My co-founder and I gave up 75% to our Series A investor for just $1 million. Now that the company is taking off and needs new capital desperately, we are finding it impossible to raise additional funds as most VCs won’t touch our deal. Why is this? Is there anything we can do to fix the deal?

I agree this deal structure will make it hard to obtain additional venture financing. First, you as the entrepreneurs will have little incentive to stick around for the long term given that you will have so little upside after additional rounds of dilution from new investors and your option pool. Second, egregious non-standard venture terms are warning signs that the earlier stage investor is not sophisticated and will likely continue to be unreasonable, causing headaches in the future. Third, and I am sorry to say this, such a deal structure indicates that the founders are probably not that sophisticated to have accepted the deal in the first place, or will at least raise a suspicion that some deep damage lies within the company to have justified such onerous terms.

That all said, heavily dilutive terms are extremely common outside of Silicon Valley-style investors, as most investors in the world demand strong majority stakes for even small investments. Although minority stakes are a hallmark of venture investing, most of the financial world believes VCs do not know what we are doing by not taking control positions. (They are wrong, of course.)
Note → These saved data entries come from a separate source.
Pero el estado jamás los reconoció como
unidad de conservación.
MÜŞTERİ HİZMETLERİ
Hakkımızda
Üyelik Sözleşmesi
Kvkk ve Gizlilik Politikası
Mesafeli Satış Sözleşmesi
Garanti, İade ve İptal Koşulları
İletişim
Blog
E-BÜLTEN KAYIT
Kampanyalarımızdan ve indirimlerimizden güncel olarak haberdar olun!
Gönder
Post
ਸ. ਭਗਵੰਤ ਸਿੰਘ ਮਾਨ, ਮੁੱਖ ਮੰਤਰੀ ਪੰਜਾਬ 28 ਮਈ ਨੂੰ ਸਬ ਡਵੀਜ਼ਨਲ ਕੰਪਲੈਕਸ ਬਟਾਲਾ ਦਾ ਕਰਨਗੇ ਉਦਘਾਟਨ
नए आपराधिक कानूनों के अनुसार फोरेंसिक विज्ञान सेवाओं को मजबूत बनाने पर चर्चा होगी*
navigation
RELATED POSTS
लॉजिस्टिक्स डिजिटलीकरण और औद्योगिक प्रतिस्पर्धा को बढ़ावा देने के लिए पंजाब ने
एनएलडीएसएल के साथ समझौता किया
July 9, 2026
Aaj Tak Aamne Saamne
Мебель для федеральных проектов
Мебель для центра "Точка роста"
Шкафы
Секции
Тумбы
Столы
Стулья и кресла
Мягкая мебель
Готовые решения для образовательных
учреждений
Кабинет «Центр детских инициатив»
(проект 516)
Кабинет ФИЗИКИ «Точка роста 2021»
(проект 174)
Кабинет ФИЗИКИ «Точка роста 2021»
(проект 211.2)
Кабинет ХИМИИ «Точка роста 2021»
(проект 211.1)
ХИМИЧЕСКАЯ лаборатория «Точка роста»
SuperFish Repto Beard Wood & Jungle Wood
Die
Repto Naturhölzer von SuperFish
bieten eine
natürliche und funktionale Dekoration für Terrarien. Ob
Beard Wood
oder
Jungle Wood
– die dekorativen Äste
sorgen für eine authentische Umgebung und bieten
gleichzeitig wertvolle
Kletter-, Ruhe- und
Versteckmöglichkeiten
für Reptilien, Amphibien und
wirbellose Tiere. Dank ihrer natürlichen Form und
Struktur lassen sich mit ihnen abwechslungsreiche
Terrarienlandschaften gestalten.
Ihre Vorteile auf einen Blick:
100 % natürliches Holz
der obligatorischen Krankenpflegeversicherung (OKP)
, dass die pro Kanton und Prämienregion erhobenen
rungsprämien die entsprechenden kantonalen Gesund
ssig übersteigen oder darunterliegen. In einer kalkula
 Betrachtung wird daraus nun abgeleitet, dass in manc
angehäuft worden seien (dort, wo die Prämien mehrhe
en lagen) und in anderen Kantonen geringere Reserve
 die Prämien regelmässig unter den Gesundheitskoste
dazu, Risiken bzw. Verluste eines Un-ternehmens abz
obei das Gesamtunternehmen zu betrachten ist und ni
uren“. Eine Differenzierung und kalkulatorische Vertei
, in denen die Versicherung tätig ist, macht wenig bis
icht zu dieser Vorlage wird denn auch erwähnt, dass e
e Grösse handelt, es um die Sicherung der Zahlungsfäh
The first way to resolve your situation is to have a new investor demand that the company’s capital structure change as part of a new financing, which your earlier investor will accept or not. This outcome is common when an investor finds a good, but broken deal. Most investors, however, will not even pursue discussions and diligence to get to a point of serious interest when a deal is damaged. There are just too many good deals out there without problems.
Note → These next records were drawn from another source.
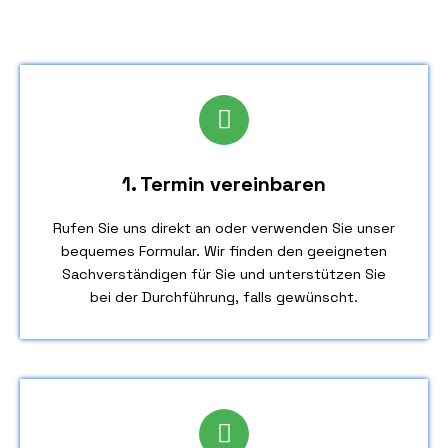
1. Termin vereinbaren
Rufen Sie uns direkt an oder verwenden Sie unser
bequemes Formular. Wir finden den geeigneten
Sachverständigen für Sie und unterstützen Sie
bei der Durchführung, falls gewünscht.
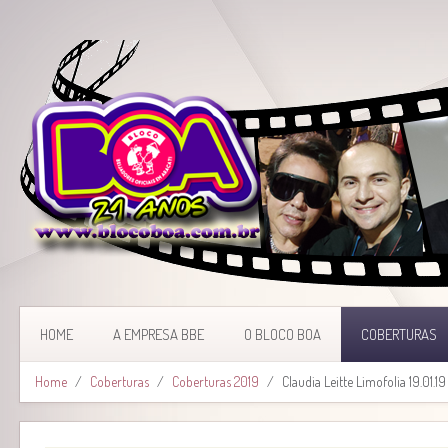
HOME
A EMPRESA BBE
O BLOCO BOA
COBERTURAS
Home
Coberturas
Coberturas 2019
Claudia Leitte Limofolia 19.01.19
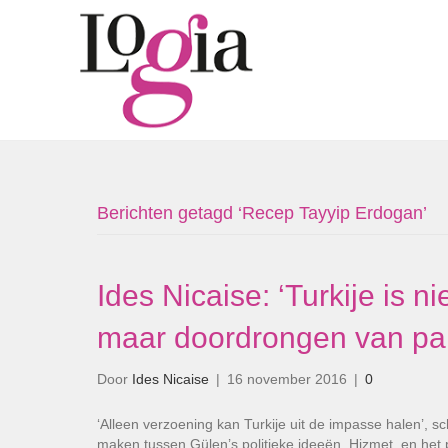
Berichten getagd ‘Recep Tayyip Erdogan’
Ides Nicaise: ‘Turkije is n
maar doordrongen van par
Door
Ides Nicaise
|
16 november 2016
|
0
‘Alleen verzoening kan Turkije uit de impasse halen’, sc
maken tussen Gülen’s politieke ideeën, Hizmet, en het p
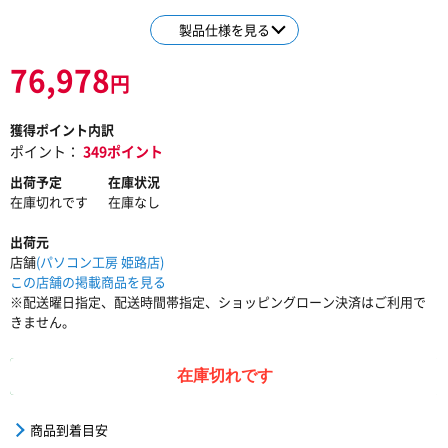
製品仕様を見る
76,978
円
獲得ポイント内訳
ポイント：
349ポイント
出荷予定
在庫状況
在庫切れです
在庫なし
出荷元
店舗
(パソコン工房 姫路店)
この店舗の掲載商品を見る
※配送曜日指定、配送時間帯指定、ショッピングローン決済はご利用で
きません。
在庫切れです
商品到着目安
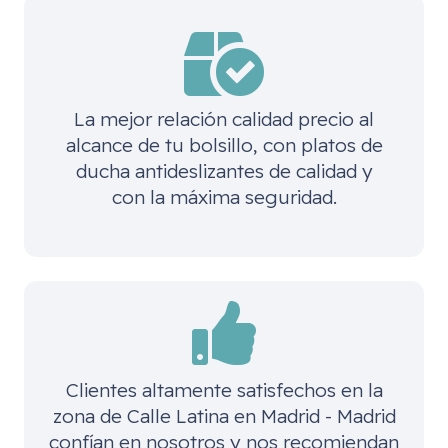
La mejor relación calidad precio al
alcance de tu bolsillo, con platos de
ducha antideslizantes de calidad y
con la máxima seguridad.
Clientes altamente satisfechos en la
zona de
Calle Latina en Madrid - Madrid
confían en nosotros y nos recomiendan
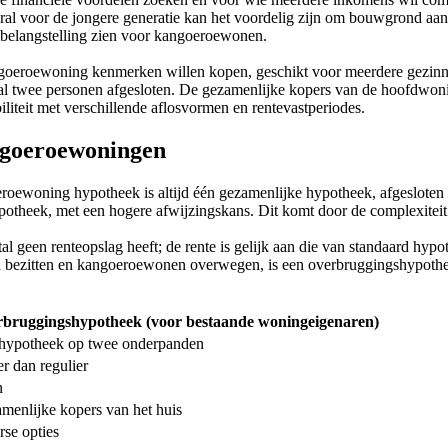
oral voor de jongere generatie kan het voordelig zijn om bouwgrond aa
e belangstelling zien voor kangoeroewonen.
goeroewoning kenmerken willen kopen, geschikt voor meerdere gezinne
al twee personen afgesloten. De gezamenlijke kopers van de hoofdwonin
teit met verschillende aflosvormen en rentevastperiodes.
angoeroewoningen
ewoning hypotheek is altijd één gezamenlijke hypotheek, afgesloten do
heek, met een hogere afwijzingskans. Dit komt door de complexiteit e
 geen renteopslag heeft; de rente is gelijk aan die van standaard hypo
n bezitten en kangoeroewonen overwegen, is een overbruggingshypoth
bruggingshypotheek (voor bestaande woningeigenaren)
hypotheek op twee onderpanden
r dan regulier
n
menlijke kopers van het huis
rse opties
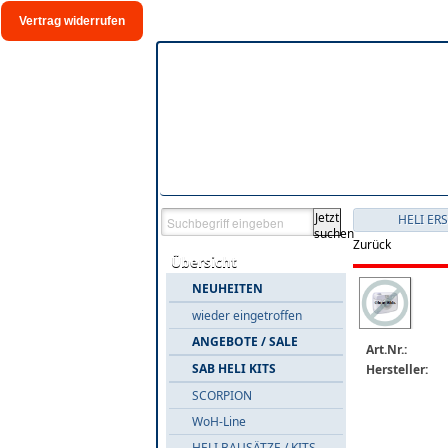
Vertrag widerrufen
Jetzt
HELI ER
suchen
Zurück
Übersicht
NEUHEITEN
wieder eingetroffen
ANGEBOTE / SALE
Art.Nr.:
SAB HELI KITS
Hersteller:
SCORPION
WoH-Line
HELI BAUSÄTZE / KITS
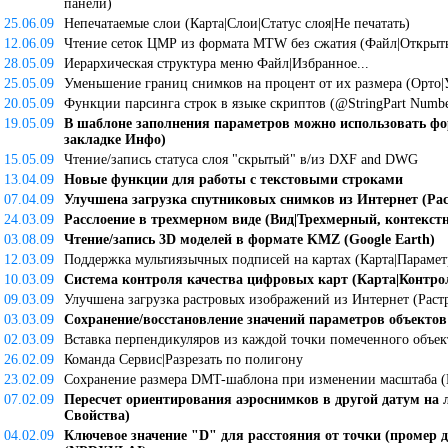
панели)
25.06.09
Непечатаемые слои (Карта|Слои|Статус слоя|Не печатать)
12.06.09
Чтение сеток ЦМР из формата MTW без сжатия (Файл|Откры
28.05.09
Иерархическая структура меню Файл|Избранное...
25.05.09
Уменьшение границ снимков на процент от их размера (Орто
20.05.09
Функции парсинга строк в языке скриптов (@StringPart Numbe
19.05.09
В шаблоне заполнения параметров можно использовать форм
закладке Инфо)
15.05.09
Чтение/запись статуса слоя "cкрытый" в/из DXF and DWG
13.04.09
Новые функции для работы с текстовыми строками
07.04.09
Улучшена загрузка спутниковых снимков из Интернет (Рас
24.03.09
Расслоение в трехмерном виде (Вид|Трехмерный, контекст
03.08.09
Чтение/запись 3D моделей в формате KMZ (Google Earth)
12.03.09
Поддержка мультиязычных подписей на картах (Карта|Парамет
10.03.09
Система контроля качества цифровых карт (Карта|Контрол
09.03.09
Улучшена загрузка растровых изображений из Интернет (Растр|
03.03.09
Сохранение/восстановление значений параметров объектов 
02.03.09
Вставка перпендикуляров из каждой точки помеченного объек
26.02.09
Команда Сервис|Разрезать по полигону
23.02.09
Сохранение размера DMT-шаблона при изменении масштаба (К
07.02.09
Пересчет ориентирования аэроснимков в другой датум на 
Свойства)
04.02.09
Ключевое значение "D" для расстояния от точки (промер д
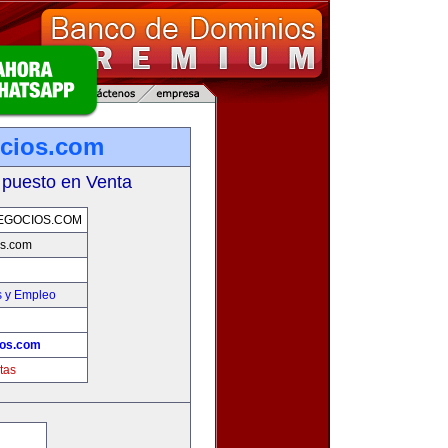
cios.com
 puesto en Venta
EGOCIOS.COM
os.com
s y Empleo
ios.com
tas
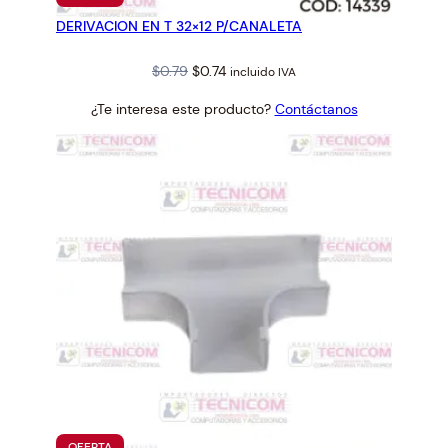
EN
DERIVACION EN T 32×12 P/CANALETA
OFERTA
Original
Current
$
0.79
$
0.74
incluido IVA
price
price
¿Te interesa este producto?
Contáctanos
was:
is:
$0.79.
$0.74.
PRODUCTO
OFERTA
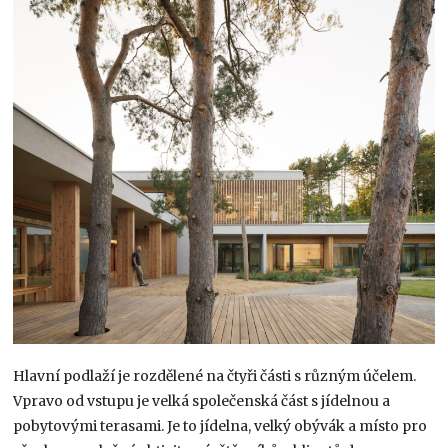
Hlavní podlaží je rozdělené na čtyři části s různým účelem.
Vpravo od vstupu je velká společenská část s jídelnou a
pobytovými terasami. Je to jídelna, velký obývák a místo pro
The second way is you can seek to buy out the earlier investor. Real venture investors hate seeing money invested to buy out earlier investors rather than expanding operations, meaning you will be looking at other sources of capital. Most investors who would support you financially to buy out non-productive early investors will likely demand worse terms than you already have.
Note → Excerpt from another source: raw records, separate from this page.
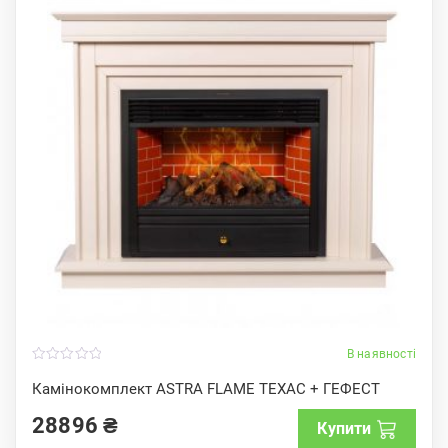
В наявності
0
o
Камінокомплект ASTRA FLAME ТЕХАС + ГЕФЕСТ
u
t
28896
₴
o
Купити
f
5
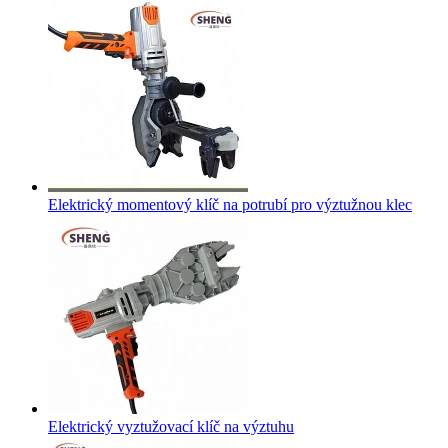
Elektrický momentový klíč na potrubí pro výztužnou klec
Elektrický vyztužovací klíč na výztuhu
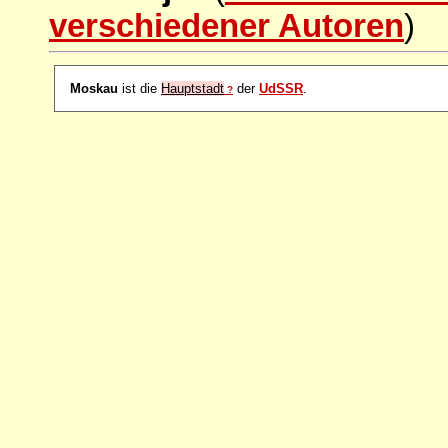
verschiedener Autoren
)
Moskau
ist die
Hauptstadt
der
UdSSR
.
?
The third way is to renegotiate the deal with your earlier investor. This option sounds great in theory. However, most investors enlightened enough to see upside would not have structured such a bad deal in the first place. Here are a few options I have tried in the past:

  • You can negotiate to “reset” your valuation and ownership split based upon achievement of milestones that create more value for the investor with the new structure.
  • You can split the business by new product line, new business model, or new geography: contain the legacy business with the contaminated capital structure, but spin out additional growth into a new company where the upside is fairer.
  • You can negotiate buyouts from a portion of earnings, like redemption. This solution, however, takes cash from expansion, prevents you from growing as aggressively as you could, and sets a bad precedent for future investors.
  • Create management “carve outs” or phantom interests. If you negotiate payouts upon an exit to the management team in priority to equity based upon achievement of milestones, you have effectively changed the economic effect of your capital structure, even if it remains the same on paper.
  • There are a dozen different permutations, but all rely upon the principle of “good dilution.” The investor must understand that it will make more money from giving incentives to the management team. Unfortunately, most investors who drive bad terms end up entrenching their positions, feeling the entrepreneurs are trying to “pull a fast one,” and end up losing substantial value when the entrepreneurs leave to start a new venture. If the investor is “strategic,” it may even have an affirmative reason to tank you in order to drive a cheap acquisition.

One important caveat is not to confuse a fair deal in accordance with market terms that now looks suboptimal since you have achieved greatness, versus one which was objectively bad and outside the boundaries of market norms at the time. Many successful companies connive with later stage investors to erode ownership of early stage investors, which hurts the startup economy by depriving angels and first round seed investors of needed returns. Those investors often fight back by forcing founders to share any ill-gotten gains in those circumstances.

I suggest you discuss with your investor the trajectory of the company with significant new capital and with the full passion of the management and founding team, both of which require a recapitalization. In my experience, though, your pleas will fall on deaf ears. As I have said many times, one of the greatest enemies of innovative entrepreneurship is bad early investors.